Benoît ne manque pas l'occasion de
faire encore ici allusion au "communisme intégral" de la première
Communauté chrétienne de Jérusalem, où tout était en commun mais où tout était
distribué selon les besoins de chacun. L'égalité
ne consiste pas à ce que tous aient exactement la même chose, mais à ce que
chacun ait exactement ce dont il a besoin. Et les besoins dont il faut tenir compte sont
autant d'ordre psychologique que physique.
On chercherait en vain dans la Règle
une mystique de l'habit monastique comme si le fait de s'habiller différemment
du reste des mortels avait une signification spirituelle. La description que Benoît donne des éléments
de l'habit des moines de son monastère montrent bien que cet habit n'était
pas différent de ce que portaient les personnes ordinaires de son temps. La "coule" dont il parle n'est certes
pas l'habit choral que nous connaissons.
Si l'on se préoccupe d'avoir des vêtements
simples, coupés dans le tissu qu'on peut trouver à bon marché dans la région,
il est presque inévitable qu'on arrive très vite à avoir pour tous les moines
d'une communauté des vêtements à peu près identiques. C'est sans doute ainsi qu'assez tôt s'est développée
une forme d'habit plus ou moins propre aux moines et qu'on appelle "habit
monastique". Dans une chrétienté
médiévale, cet "habit" a pu acquérir pour un temps une certaine
valeur de "signe", rappelant aux fidèles qui voyaient les moines
ou les moniales les valeurs spirituelles que ceux-ci et celles-ci s'engageaient
à vivre. De nos jours, même si un
certain nombre de raisons peuvent encore militer en faveur du maintient d'un
habit distinct, celui-ci n'a plus du tout sa valeur de "signe" dans
nos cultures contemporaines. Il s'agit plutôt d'un moyen d'identification. Certaines communautés monastiques ont opté
pour l'utilisation de vêtements ordinaires dans la vie courante, utilisant
la coule comme vêtement monastique durant la liturgie. Cela me semble tout à fait légitime et même conforme à l'esprit
de la Règle. La seule chose que je
trouve personnellement un peu comique est la tendance de vouloir redonner
à des vêtements ordinaires (d'ailleurs fort sobres en général) un aspect "monastique"

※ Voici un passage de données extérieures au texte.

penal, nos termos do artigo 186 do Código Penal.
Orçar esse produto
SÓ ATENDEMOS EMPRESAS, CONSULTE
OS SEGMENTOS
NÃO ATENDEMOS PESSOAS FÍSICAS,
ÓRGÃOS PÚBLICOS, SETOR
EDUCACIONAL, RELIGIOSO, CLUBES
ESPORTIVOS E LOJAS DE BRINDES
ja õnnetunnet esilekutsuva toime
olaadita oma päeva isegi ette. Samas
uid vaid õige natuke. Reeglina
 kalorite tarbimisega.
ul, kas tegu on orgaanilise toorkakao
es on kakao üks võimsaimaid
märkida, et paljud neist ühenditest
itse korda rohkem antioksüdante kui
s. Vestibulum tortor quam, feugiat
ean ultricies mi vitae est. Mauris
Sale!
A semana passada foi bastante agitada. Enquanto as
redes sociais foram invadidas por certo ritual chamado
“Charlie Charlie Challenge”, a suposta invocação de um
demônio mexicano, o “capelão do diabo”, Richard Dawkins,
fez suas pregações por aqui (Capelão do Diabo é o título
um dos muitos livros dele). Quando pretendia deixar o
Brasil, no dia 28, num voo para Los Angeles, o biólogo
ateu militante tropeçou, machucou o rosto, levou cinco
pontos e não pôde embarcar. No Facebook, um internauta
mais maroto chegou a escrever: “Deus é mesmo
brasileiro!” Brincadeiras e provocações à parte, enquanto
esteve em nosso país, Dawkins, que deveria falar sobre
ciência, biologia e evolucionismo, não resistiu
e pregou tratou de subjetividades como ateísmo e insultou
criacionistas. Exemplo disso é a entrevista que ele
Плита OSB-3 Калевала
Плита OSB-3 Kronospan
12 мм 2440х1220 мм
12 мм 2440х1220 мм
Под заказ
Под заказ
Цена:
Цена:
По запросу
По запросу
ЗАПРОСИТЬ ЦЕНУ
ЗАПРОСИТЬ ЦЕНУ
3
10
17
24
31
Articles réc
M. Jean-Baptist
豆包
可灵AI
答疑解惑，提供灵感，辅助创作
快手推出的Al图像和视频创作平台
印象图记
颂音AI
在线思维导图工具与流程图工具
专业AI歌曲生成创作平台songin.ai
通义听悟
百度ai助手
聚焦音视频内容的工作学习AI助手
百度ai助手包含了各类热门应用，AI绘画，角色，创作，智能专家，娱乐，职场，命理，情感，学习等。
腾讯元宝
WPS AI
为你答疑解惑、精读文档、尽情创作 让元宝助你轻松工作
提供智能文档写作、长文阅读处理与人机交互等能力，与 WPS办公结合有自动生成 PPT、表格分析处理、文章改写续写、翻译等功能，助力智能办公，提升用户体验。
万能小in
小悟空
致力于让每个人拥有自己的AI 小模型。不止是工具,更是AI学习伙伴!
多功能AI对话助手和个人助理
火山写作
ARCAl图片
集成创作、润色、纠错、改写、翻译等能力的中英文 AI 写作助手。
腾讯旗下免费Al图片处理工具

en y ajoutant un capuchon ! Ma tendance personnelle serait plutôt : ou bien de porter l'habit médiéval traditionnel
que nous portons actuellement, et auquel on donne le qualificatif de "monastique"
et qui nous identifie clairement comme moines cisterciens ou bénédictins,
ou bien de s'habiller comme tout le monde, tout en gardant la simplicité.
Pour les voyages, Benoît prévoit déjà
que l'on porte des vêtements d'une qualité un peu meilleure, et qu'on doit
remettre au vestiaire au retour. C'est
là une attitude de respect pour les personnes au milieu desquelles on ira. Certains moines préfèrent voyager avec leur
habit "monastique"; d'autres
préfèrent voyager vêtus "comme tout le monde"; d'autres préfèrent une tenue civile légèrement
"monastifiée". Il y a de
bonnes raisons pour chaque attitude et il serait puéril d'en discuter.
Une chose est certaine : ce qui est important pour Benoît, en ce domaine
comme dans beaucoup d'autres, c'est non pas de "s'afficher comme moine"
ou de "craindre de s'afficher comme moine" ou simplement de se "faire
reconnaître comme différent", mais tout simplement de pratiquer la plus
grande simplicité et la plus grande pauvreté possible en tenant compte du
contexte social aussi bien que climatique.